O Rādhārāṇī, I have heard and spoken many names in my lifetime, but none have given as much pleasure to my ears as those that belong to You, nor have any tasted as sweet on my tongue. It is said that Śukadeva Gosvāmī did not directly mention Your name in Śrīmad-Bhāgavatam because if he had done so, he would have become overwhelmed with ecstatic emotions, rendering him unable to complete his narration of that beautiful scripture. I can certainly empathise with this – though I am nowhere near as advanced as that exalted soul, my own experiences of Your holy names have given me a glimpse of their unrivalled power.
O daughter of Vṛṣabhānu, just as one cannot count the waves of the ocean, one cannot count the waves of love which spring forth from Your boundless heart and wash over those who sincerely turn to You – like the soothing lullaby of a mother to her child, those waves bring one relief from all the miseries of material existence.
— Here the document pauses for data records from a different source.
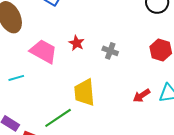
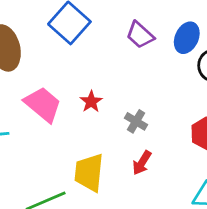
red arrow: (142, 96) -> (142, 163), moved, turned -36

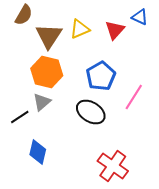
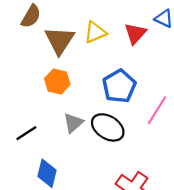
orange hexagon: (47, 72) -> (57, 82), size x0.7
gray triangle: (42, 102) -> (73, 123), moved

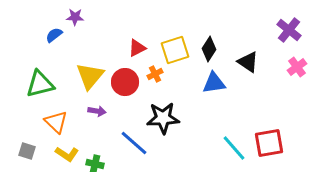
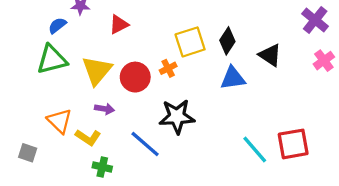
red triangle: (137, 48) -> (119, 24), moved
green triangle: (40, 84) -> (52, 59), moved
yellow L-shape: (67, 154) -> (88, 137), moved

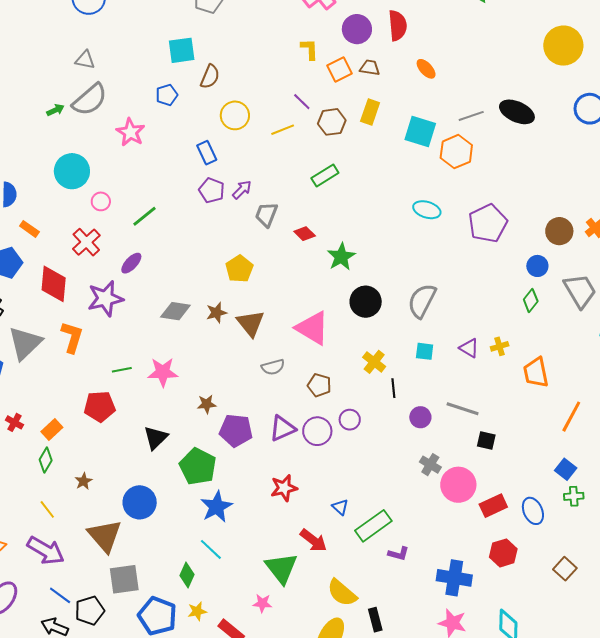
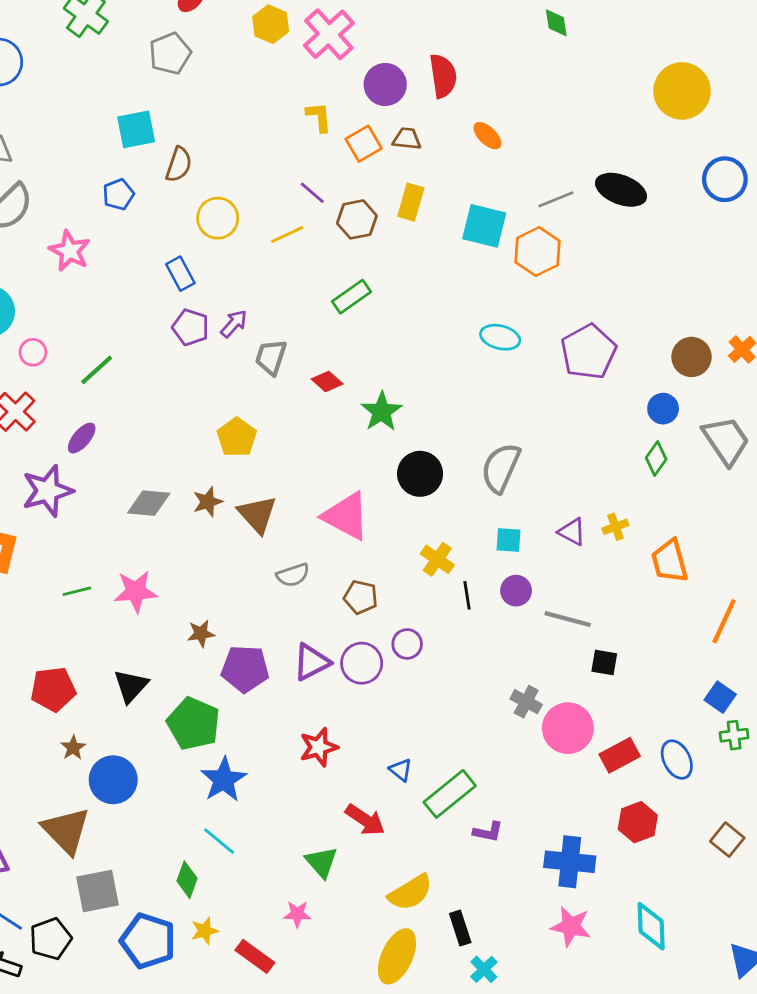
red pentagon: (100, 407) -> (53, 689), moved
purple circle: (420, 417) -> (516, 591), moved
brown star: (84, 481) -> (73, 748), moved
green triangle: (281, 568) -> (321, 862), size x0.7
yellow semicircle: (342, 593) -> (410, 892), turned -68

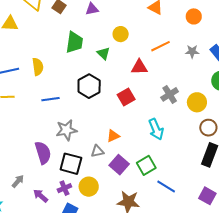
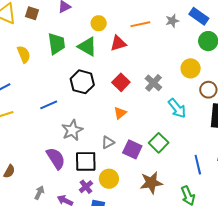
orange line: (161, 46) -> (140, 24), turned 30
green triangle: (103, 53) -> (87, 46), size x1.5
yellow semicircle: (38, 67) -> (24, 54), moved
red triangle: (139, 67) -> (118, 43), moved
gray cross: (170, 94) -> (153, 83), moved
cyan arrow: (156, 129) -> (177, 108), moved
orange triangle: (113, 136) -> (120, 113), moved
blue line: (166, 187) -> (198, 165), moved, turned 60

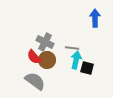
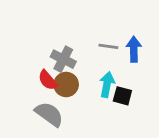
blue arrow: (95, 18) -> (134, 49), moved
gray line: (72, 48) -> (108, 46), moved

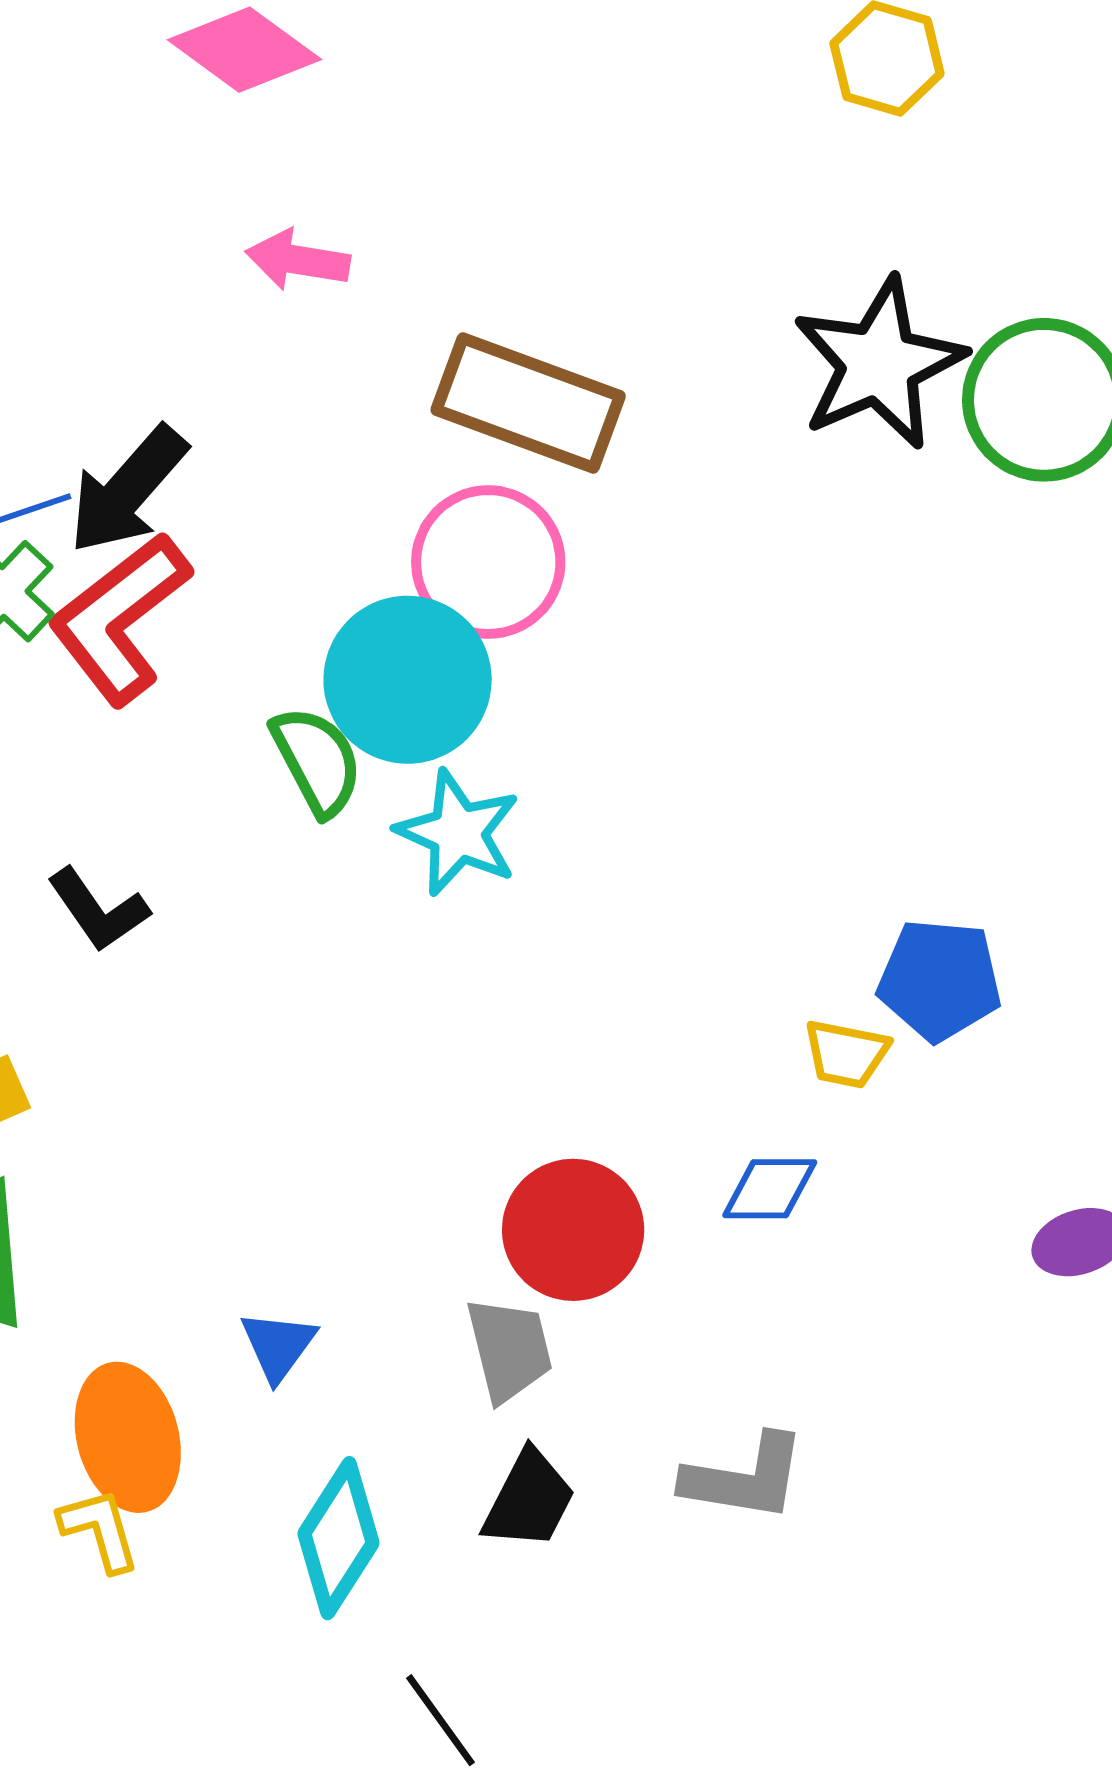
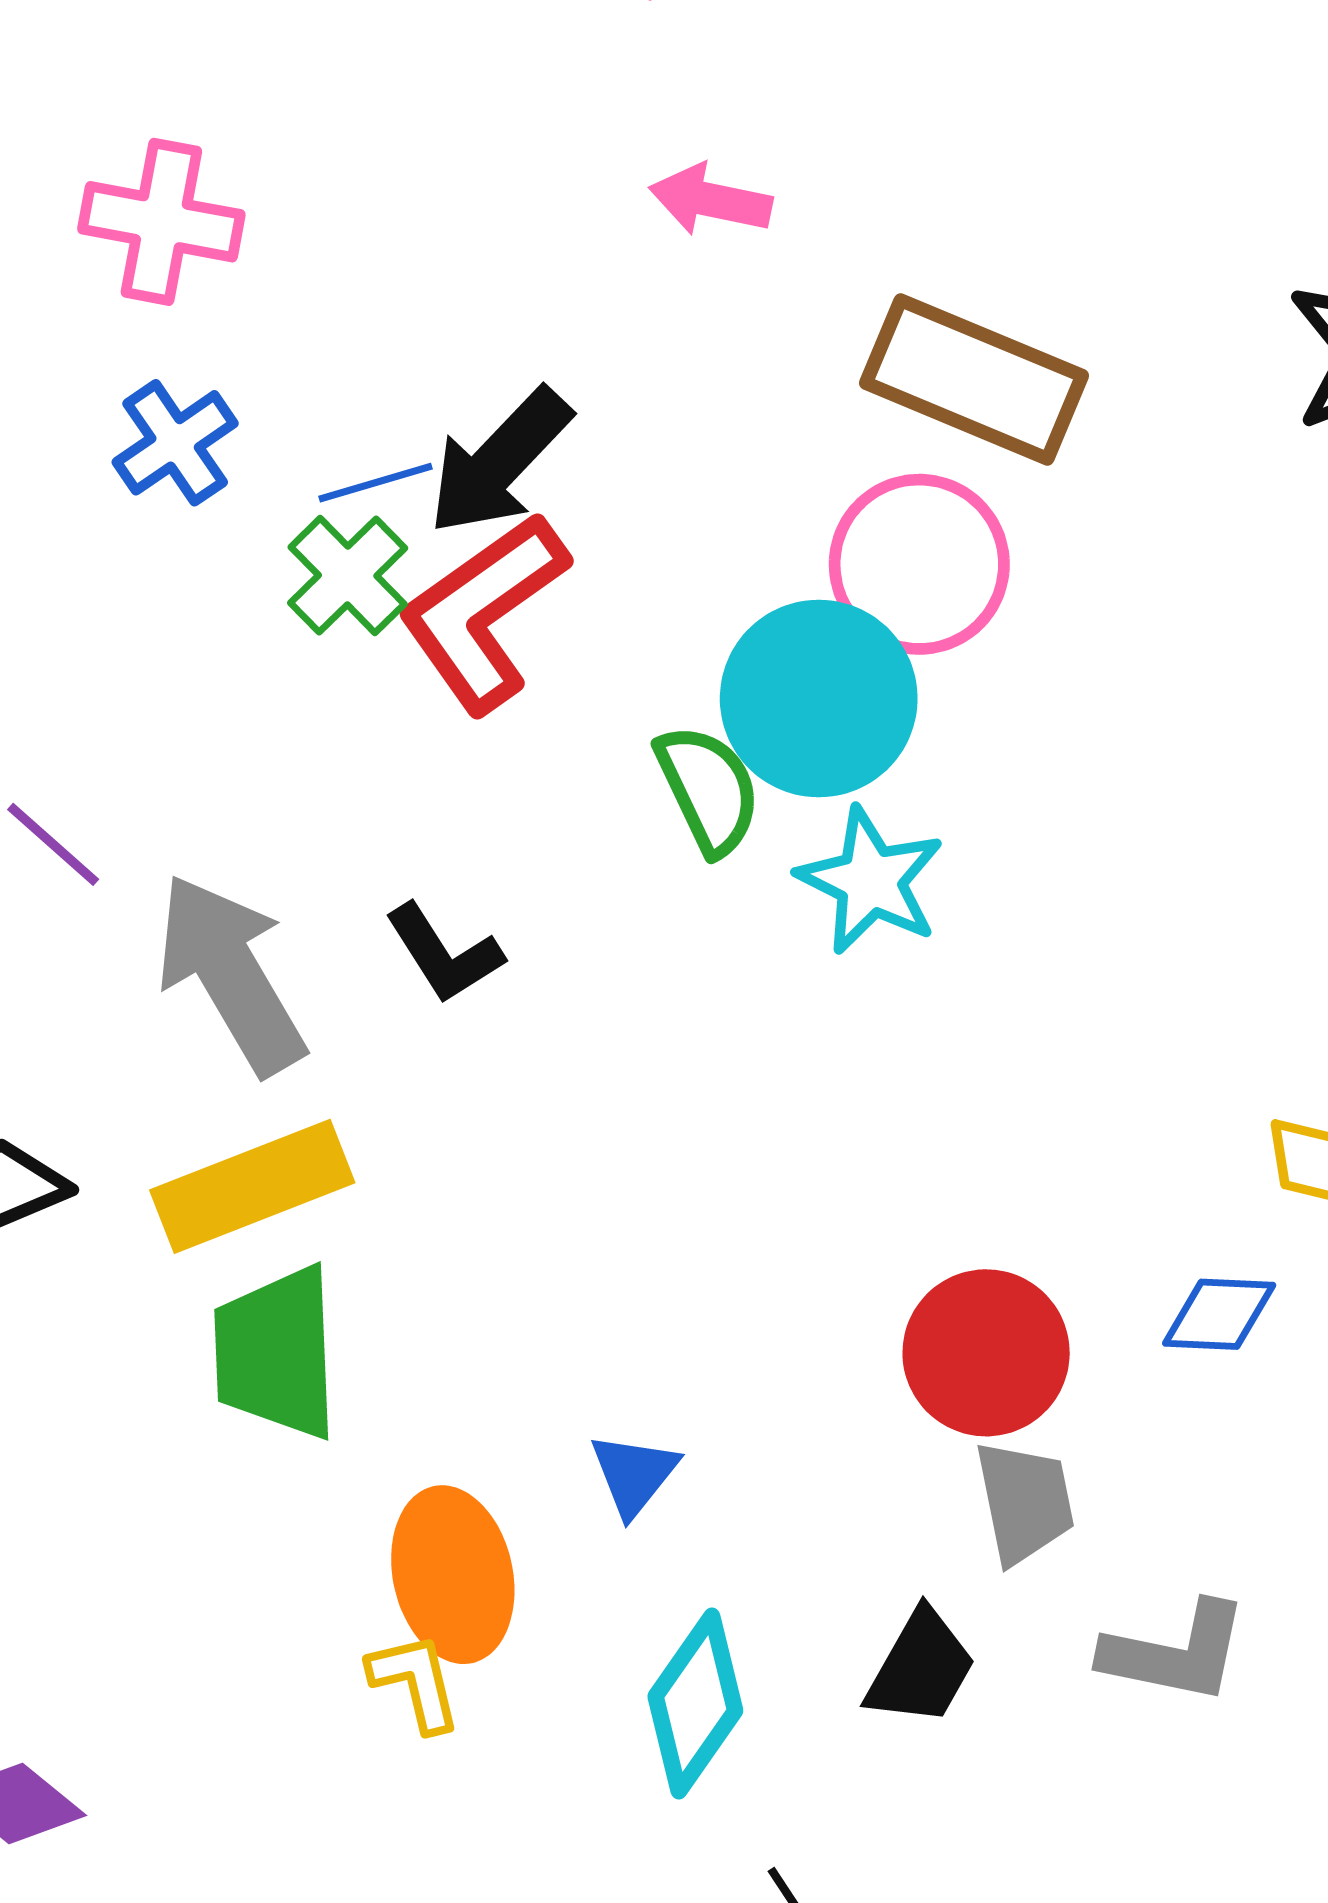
gray trapezoid: (509, 1349) -> (1025, 1502), moved

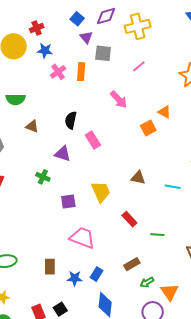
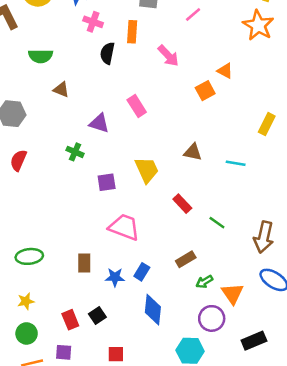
pink cross: (58, 72) -> (93, 22), turned -35
orange rectangle: (81, 72) -> (132, 32), moved
black semicircle: (71, 120) -> (107, 53), moved
green line: (157, 235) -> (217, 223), turned 32

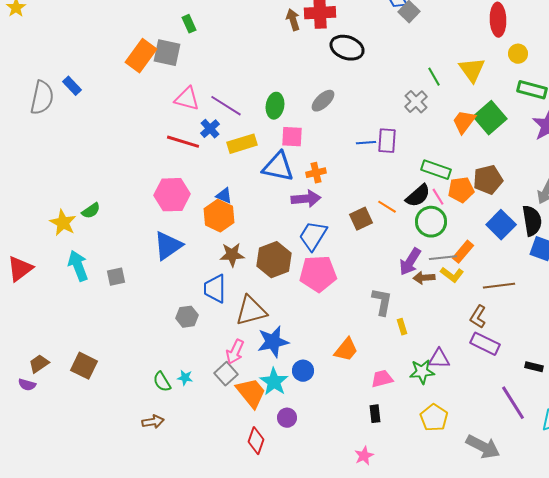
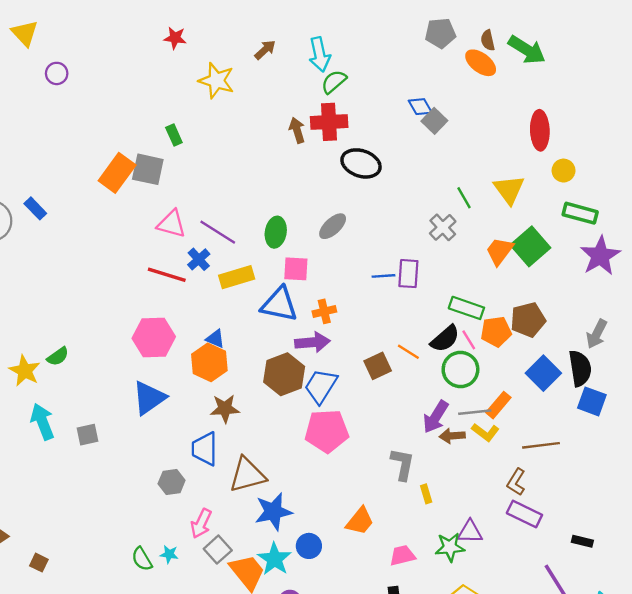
brown hexagon: (274, 260) -> (284, 374), moved
pink arrow: (235, 352) -> (201, 523), moved
brown square: (84, 366) -> (39, 563), moved, size x0.6

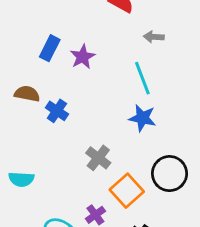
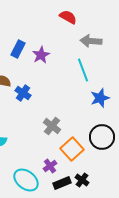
gray arrow: (154, 37) -> (91, 41), size x1.5
blue star: (142, 118) -> (100, 98), moved, turned -30

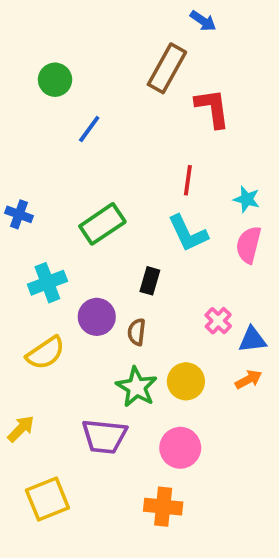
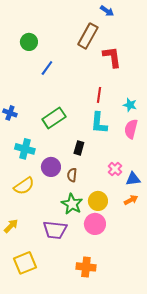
cyan L-shape: (188, 233) -> (99, 123), turned 30
cyan cross: (47, 283) -> (25, 149), turned 36
pink circle: (180, 448) -> (95, 224), moved

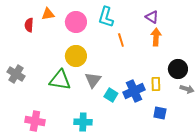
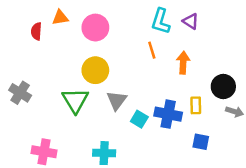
cyan L-shape: (106, 17) -> (161, 21), moved
orange arrow: (156, 37) -> (183, 63), moved
green triangle: (60, 80) -> (75, 100), turned 50
blue cross: (134, 91) -> (168, 114), turned 35

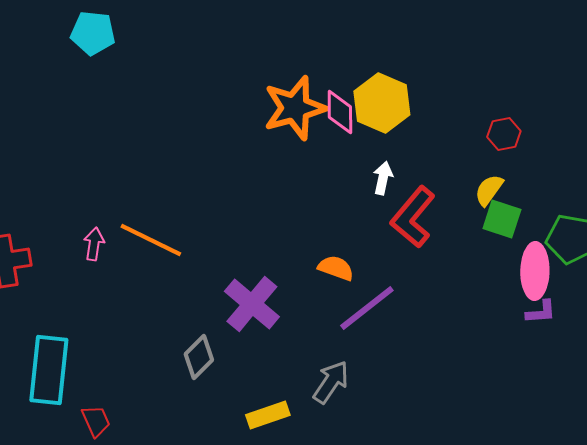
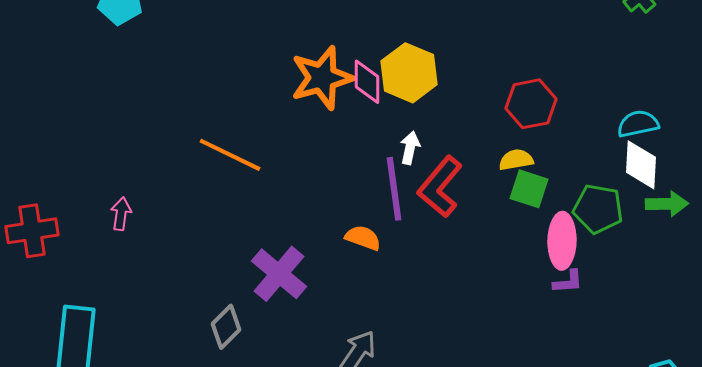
red hexagon: (504, 134) -> (531, 104), size x1.5
yellow semicircle: (489, 190) -> (516, 160), turned 44
orange line: (151, 240) -> (230, 155), moved
purple line: (367, 308) -> (394, 189), moved, turned -60

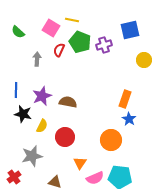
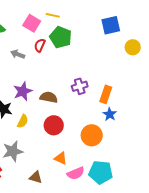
purple cross: (104, 45) -> (80, 86), moved
gray arrow: (37, 59) -> (18, 54), turned -72
yellow circle: (144, 60) -> (133, 47), moved
red circle: (65, 137) -> (54, 125), moved
orange triangle: (80, 163) -> (61, 158), turned -40

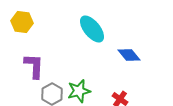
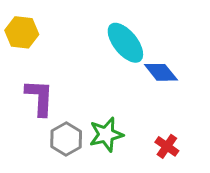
blue diamond: (129, 55) -> (161, 72), moved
I do not know anything, and every day I make countless mistakes, but whenever I turn to You I feel acceptance and unconditional love.
O beloved of Dāmodara, there is nothing more precious in all of existence than Your beautiful lotus feet – indeed, the Supreme Lord, Śrī Kṛṣṇa, considers those feet to be dearer than life itself. Therefore, on this final day of Kartik, I beg for a place at Your divine feet. I can find no shelter in this material world; if You do not grant me shelter, I will have nowhere else to go.
O Rādhikā, You are my mother, my queen, and my worshipable Deity. I have never taken good care of my heart, so I now place it in Your lotus hands for safekeeping. Please do with it as You wish, for it belongs to You anyway.